● **Work order**: Please reproduce every entry, keeping each one exact.

Provided information below:

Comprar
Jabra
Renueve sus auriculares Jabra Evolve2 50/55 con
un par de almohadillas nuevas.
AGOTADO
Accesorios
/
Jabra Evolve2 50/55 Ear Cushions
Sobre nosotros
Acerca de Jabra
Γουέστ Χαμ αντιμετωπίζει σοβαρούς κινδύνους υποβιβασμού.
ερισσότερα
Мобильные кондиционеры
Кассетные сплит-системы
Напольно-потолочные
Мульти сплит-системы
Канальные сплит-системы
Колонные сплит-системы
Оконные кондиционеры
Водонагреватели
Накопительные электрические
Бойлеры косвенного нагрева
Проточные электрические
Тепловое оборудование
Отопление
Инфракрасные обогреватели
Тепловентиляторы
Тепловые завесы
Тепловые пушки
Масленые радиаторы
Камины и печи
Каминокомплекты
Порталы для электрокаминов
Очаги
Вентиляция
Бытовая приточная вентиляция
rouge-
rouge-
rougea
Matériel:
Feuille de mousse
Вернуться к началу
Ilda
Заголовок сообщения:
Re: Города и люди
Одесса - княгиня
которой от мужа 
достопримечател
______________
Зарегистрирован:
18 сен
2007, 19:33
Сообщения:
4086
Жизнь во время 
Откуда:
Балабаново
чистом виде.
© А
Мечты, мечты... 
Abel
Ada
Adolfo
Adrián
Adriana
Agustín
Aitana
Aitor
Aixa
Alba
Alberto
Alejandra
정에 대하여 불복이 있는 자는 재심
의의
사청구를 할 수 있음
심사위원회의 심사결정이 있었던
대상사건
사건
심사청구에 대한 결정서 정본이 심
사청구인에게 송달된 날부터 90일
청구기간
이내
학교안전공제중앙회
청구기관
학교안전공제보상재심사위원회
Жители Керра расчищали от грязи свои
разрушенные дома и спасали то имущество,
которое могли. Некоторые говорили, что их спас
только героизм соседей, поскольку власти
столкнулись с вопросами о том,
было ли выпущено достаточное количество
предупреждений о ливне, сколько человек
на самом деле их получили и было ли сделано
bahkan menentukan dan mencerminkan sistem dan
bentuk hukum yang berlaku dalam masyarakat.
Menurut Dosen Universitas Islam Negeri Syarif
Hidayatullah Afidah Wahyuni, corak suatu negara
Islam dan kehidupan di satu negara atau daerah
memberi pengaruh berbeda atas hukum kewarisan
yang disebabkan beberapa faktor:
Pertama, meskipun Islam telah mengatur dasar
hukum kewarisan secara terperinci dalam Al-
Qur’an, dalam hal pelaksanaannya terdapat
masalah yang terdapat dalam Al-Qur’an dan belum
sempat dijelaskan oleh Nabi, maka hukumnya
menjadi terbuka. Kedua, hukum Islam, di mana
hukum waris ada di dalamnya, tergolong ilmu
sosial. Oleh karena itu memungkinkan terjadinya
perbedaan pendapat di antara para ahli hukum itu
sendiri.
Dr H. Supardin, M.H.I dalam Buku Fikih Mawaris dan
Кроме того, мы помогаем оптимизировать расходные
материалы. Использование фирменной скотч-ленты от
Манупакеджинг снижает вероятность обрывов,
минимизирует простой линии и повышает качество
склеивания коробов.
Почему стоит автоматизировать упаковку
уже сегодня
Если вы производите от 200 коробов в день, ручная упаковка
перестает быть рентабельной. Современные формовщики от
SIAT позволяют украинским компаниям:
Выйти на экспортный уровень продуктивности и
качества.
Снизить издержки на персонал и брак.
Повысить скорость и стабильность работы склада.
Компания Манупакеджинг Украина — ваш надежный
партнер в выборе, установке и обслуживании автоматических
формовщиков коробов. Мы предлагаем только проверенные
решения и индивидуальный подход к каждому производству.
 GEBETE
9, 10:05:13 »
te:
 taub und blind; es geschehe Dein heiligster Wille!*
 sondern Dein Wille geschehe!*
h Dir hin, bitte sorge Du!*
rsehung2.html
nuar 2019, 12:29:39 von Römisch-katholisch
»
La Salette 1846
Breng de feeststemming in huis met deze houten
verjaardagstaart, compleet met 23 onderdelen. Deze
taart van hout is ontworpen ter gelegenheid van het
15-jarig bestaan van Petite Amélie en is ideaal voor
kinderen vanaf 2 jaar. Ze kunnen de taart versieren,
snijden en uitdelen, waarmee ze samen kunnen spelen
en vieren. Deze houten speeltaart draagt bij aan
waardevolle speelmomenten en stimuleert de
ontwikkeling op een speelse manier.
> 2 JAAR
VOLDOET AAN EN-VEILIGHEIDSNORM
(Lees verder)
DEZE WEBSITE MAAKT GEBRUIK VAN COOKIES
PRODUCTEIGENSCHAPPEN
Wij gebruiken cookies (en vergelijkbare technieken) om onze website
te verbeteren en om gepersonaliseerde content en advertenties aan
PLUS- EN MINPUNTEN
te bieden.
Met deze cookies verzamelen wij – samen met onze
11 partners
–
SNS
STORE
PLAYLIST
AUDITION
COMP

End of Provided information.

● **Answer**:
Comprar
Jabra
Renueve sus auriculares Jabra Evolve2 50/55 con
un par de almohadillas nuevas.
AGOTADO
Accesorios
/
Jabra Evolve2 50/55 Ear Cushions
Sobre nosotros
Acerca de Jabra
Γουέστ Χαμ αντιμετωπίζει σοβαρούς κινδύνους υποβιβασμού.
ερισσότερα
Мобильные кондиционеры
Кассетные сплит-системы
Напольно-потолочные
Мульти сплит-системы
Канальные сплит-системы
Колонные сплит-системы
Оконные кондиционеры
Водонагреватели
Накопительные электрические
Бойлеры косвенного нагрева
Проточные электрические
Тепловое оборудование
Отопление
Инфракрасные обогреватели
Тепловентиляторы
Тепловые завесы
Тепловые пушки
Масленые радиаторы
Камины и печи
Каминокомплекты
Порталы для электрокаминов
Очаги
Вентиляция
Бытовая приточная вентиляция
rouge-
rouge-
rougea
Matériel:
Feuille de mousse
Вернуться к началу
Ilda
Заголовок сообщения:
Re: Города и люди
Одесса - княгиня
которой от мужа 
достопримечател
______________
Зарегистрирован:
18 сен
2007, 19:33
Сообщения:
4086
Жизнь во время 
Откуда:
Балабаново
чистом виде.
© А
Мечты, мечты... 
Abel
Ada
Adolfo
Adrián
Adriana
Agustín
Aitana
Aitor
Aixa
Alba
Alberto
Alejandra
정에 대하여 불복이 있는 자는 재심
의의
사청구를 할 수 있음
심사위원회의 심사결정이 있었던
대상사건
사건
심사청구에 대한 결정서 정본이 심
사청구인에게 송달된 날부터 90일
청구기간
이내
학교안전공제중앙회
청구기관
학교안전공제보상재심사위원회
Жители Керра расчищали от грязи свои
разрушенные дома и спасали то имущество,
которое могли. Некоторые говорили, что их спас
только героизм соседей, поскольку власти
столкнулись с вопросами о том,
было ли выпущено достаточное количество
предупреждений о ливне, сколько человек
на самом деле их получили и было ли сделано
bahkan menentukan dan mencerminkan sistem dan
bentuk hukum yang berlaku dalam masyarakat.
Menurut Dosen Universitas Islam Negeri Syarif
Hidayatullah Afidah Wahyuni, corak suatu negara
Islam dan kehidupan di satu negara atau daerah
memberi pengaruh berbeda atas hukum kewarisan
yang disebabkan beberapa faktor:
Pertama, meskipun Islam telah mengatur dasar
hukum kewarisan secara terperinci dalam Al-
Qur’an, dalam hal pelaksanaannya terdapat
masalah yang terdapat dalam Al-Qur’an dan belum
sempat dijelaskan oleh Nabi, maka hukumnya
menjadi terbuka. Kedua, hukum Islam, di mana
hukum waris ada di dalamnya, tergolong ilmu
sosial. Oleh karena itu memungkinkan terjadinya
perbedaan pendapat di antara para ahli hukum itu
sendiri.
Dr H. Supardin, M.H.I dalam Buku Fikih Mawaris dan
Кроме того, мы помогаем оптимизировать расходные
материалы. Использование фирменной скотч-ленты от
Манупакеджинг снижает вероятность обрывов,
минимизирует простой линии и повышает качество
склеивания коробов.
Почему стоит автоматизировать упаковку
уже сегодня
Если вы производите от 200 коробов в день, ручная упаковка
перестает быть рентабельной. Современные формовщики от
SIAT позволяют украинским компаниям:
Выйти на экспортный уровень продуктивности и
качества.
Снизить издержки на персонал и брак.
Повысить скорость и стабильность работы склада.
Компания Манупакеджинг Украина — ваш надежный
партнер в выборе, установке и обслуживании автоматических
формовщиков коробов. Мы предлагаем только проверенные
решения и индивидуальный подход к каждому производству.
 GEBETE
9, 10:05:13 »
te:
 taub und blind; es geschehe Dein heiligster Wille!*
 sondern Dein Wille geschehe!*
h Dir hin, bitte sorge Du!*
rsehung2.html
nuar 2019, 12:29:39 von Römisch-katholisch
»
La Salette 1846
Breng de feeststemming in huis met deze houten
verjaardagstaart, compleet met 23 onderdelen. Deze
taart van hout is ontworpen ter gelegenheid van het
15-jarig bestaan van Petite Amélie en is ideaal voor
kinderen vanaf 2 jaar. Ze kunnen de taart versieren,
snijden en uitdelen, waarmee ze samen kunnen spelen
en vieren. Deze houten speeltaart draagt bij aan
waardevolle speelmomenten en stimuleert de
ontwikkeling op een speelse manier.
> 2 JAAR
VOLDOET AAN EN-VEILIGHEIDSNORM
(Lees verder)
DEZE WEBSITE MAAKT GEBRUIK VAN COOKIES
PRODUCTEIGENSCHAPPEN
Wij gebruiken cookies (en vergelijkbare technieken) om onze website
te verbeteren en om gepersonaliseerde content en advertenties aan
PLUS- EN MINPUNTEN
te bieden.
Met deze cookies verzamelen wij – samen met onze
11 partners
–
SNS
STORE
PLAYLIST
AUDITION
COMP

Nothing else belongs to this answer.